Transcribed page contents

--------------------------------

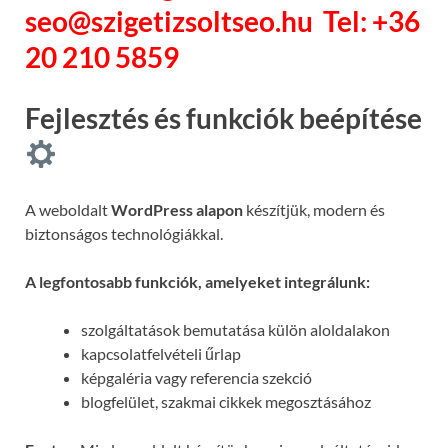
seo@szigetizsoltseo.hu
Tel: +36
20 210 5859
Fejlesztés és funkciók beépítése
A weboldalt
WordPress alapon
készítjük, modern és
biztonságos technológiákkal.
A legfontosabb funkciók, amelyeket integrálunk:
szolgáltatások bemutatása külön aloldalakon
kapcsolatfelvételi űrlap
képgaléria vagy referencia szekció
blogfelület, szakmai cikkek megosztásához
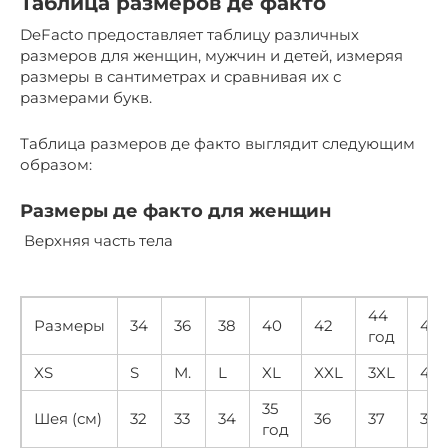
Таблица размеров де факто
DeFacto предоставляет таблицу различных
размеров для женщин, мужчин и детей, измеряя
размеры в сантиметрах и сравнивая их с
размерами букв.
Таблица размеров де факто выглядит следующим
образом:
Размеры де факто для женщин
Верхняя часть тела
44
Размеры
34
36
38
40
42
46
год
XS
S
М.
L
XL
XXL
3XL
4X
35
Шея (см)
32
33
34
36
37
38
год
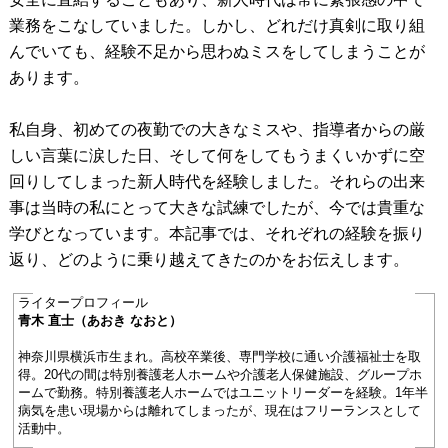
業務をこなしていました。しかし、どれだけ真剣に取り組
んでいても、経験不足から思わぬミスをしてしまうことが
あります。
私自身、初めての夜勤での大きなミスや、指導者からの厳
しい言葉に涙した日、そして何をしてもうまくいかずに空
回りしてしまった新人時代を経験しました。それらの出来
事は当時の私にとって大きな試練でしたが、今では貴重な
学びとなっています。本記事では、それぞれの経験を振り
返り、どのように乗り越えてきたのかをお伝えします。
ライタープロフィール
青木 直士（あおき なおと）
神奈川県横浜市生まれ。高校卒業後、専門学校に通い介護福祉士を取
得。20代の間は特別養護老人ホームや介護老人保健施設、グループホ
ームで勤務。特別養護老人ホームではユニットリーダーを経験。1年半
病気を患い現場からは離れてしまったが、現在はフリーランスとして
活動中。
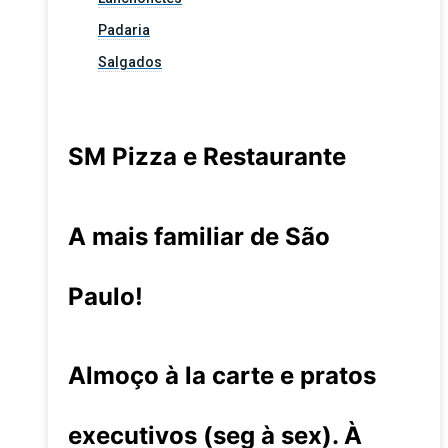
Padaria
Salgados
SM Pizza e Restaurante
A mais familiar de São
Paulo!
Almoço à la carte e pratos
executivos (seg à sex). À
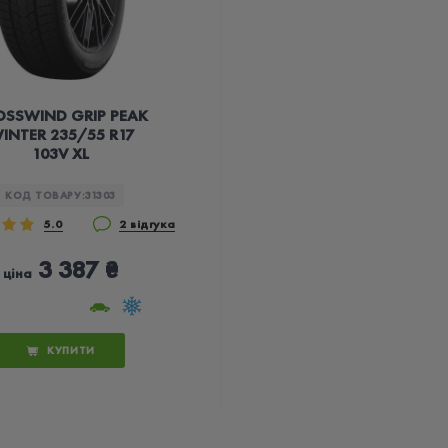
OSSWIND GRIP PEAK
INTER 235/55 R17
103V XL
КОД ТОВАРУ:
31303
5.0
2 відгука
3 387 ₴
ціна
КУПИТИ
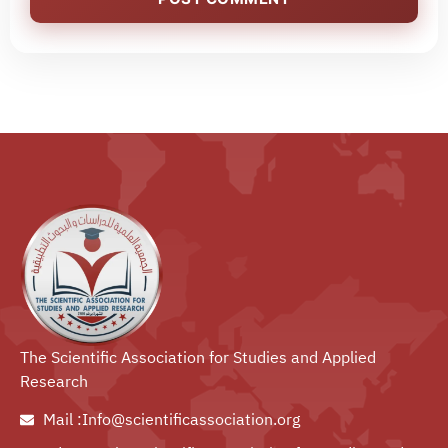
The Scientific Association for Studies and Applied
Research
Mail :Info@scientificassociation.org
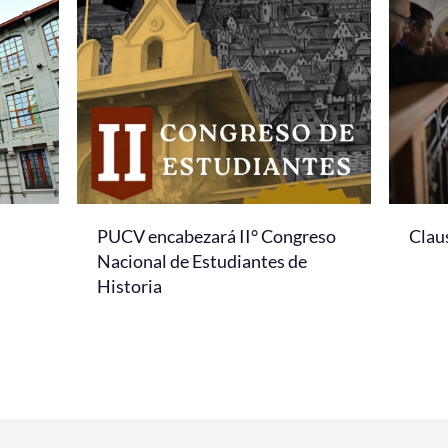
PUCV encabezará II° Congreso
Clau
Nacional de Estudiantes de
Historia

--------------------------------

» TASK TO COMPLETE: Restate the entries above word for word, and keep the pictures out.

» RESULT:
seo@szigetizsoltseo.hu
Tel: +36
20 210 5859
Fejlesztés és funkciók beépítése
A weboldalt
WordPress alapon
készítjük, modern és
biztonságos technológiákkal.
A legfontosabb funkciók, amelyeket integrálunk:
szolgáltatások bemutatása külön aloldalakon
kapcsolatfelvételi űrlap
képgaléria vagy referencia szekció
blogfelület, szakmai cikkek megosztásához
Таблица размеров де факто
DeFacto предоставляет таблицу различных
размеров для женщин, мужчин и детей, измеряя
размеры в сантиметрах и сравнивая их с
размерами букв.
Таблица размеров де факто выглядит следующим
образом:
Размеры де факто для женщин
Верхняя часть тела
44
Размеры
34
36
38
40
42
46
год
XS
S
М.
L
XL
XXL
3XL
4X
35
Шея (см)
32
33
34
36
37
38
год
業務をこなしていました。しかし、どれだけ真剣に取り組
んでいても、経験不足から思わぬミスをしてしまうことが
あります。
私自身、初めての夜勤での大きなミスや、指導者からの厳
しい言葉に涙した日、そして何をしてもうまくいかずに空
回りしてしまった新人時代を経験しました。それらの出来
事は当時の私にとって大きな試練でしたが、今では貴重な
学びとなっています。本記事では、それぞれの経験を振り
返り、どのように乗り越えてきたのかをお伝えします。
ライタープロフィール
青木 直士（あおき なおと）
神奈川県横浜市生まれ。高校卒業後、専門学校に通い介護福祉士を取
得。20代の間は特別養護老人ホームや介護老人保健施設、グループホ
ームで勤務。特別養護老人ホームではユニットリーダーを経験。1年半
病気を患い現場からは離れてしまったが、現在はフリーランスとして
活動中。
Padaria
Salgados
SM Pizza e Restaurante
A mais familiar de São
Paulo!
Almoço à la carte e pratos
executivos (seg à sex). À
OSSWIND GRIP PEAK
INTER 235/55 R17
103V XL
КОД ТОВАРУ:
31303
5.0
2 відгука
3 387 ₴
ціна
КУПИТИ
The Scientific Association for Studies and Applied
Research
Mail :Info@scientificassociation.org
PUCV encabezará II° Congreso
Clau
Nacional de Estudiantes de
Historia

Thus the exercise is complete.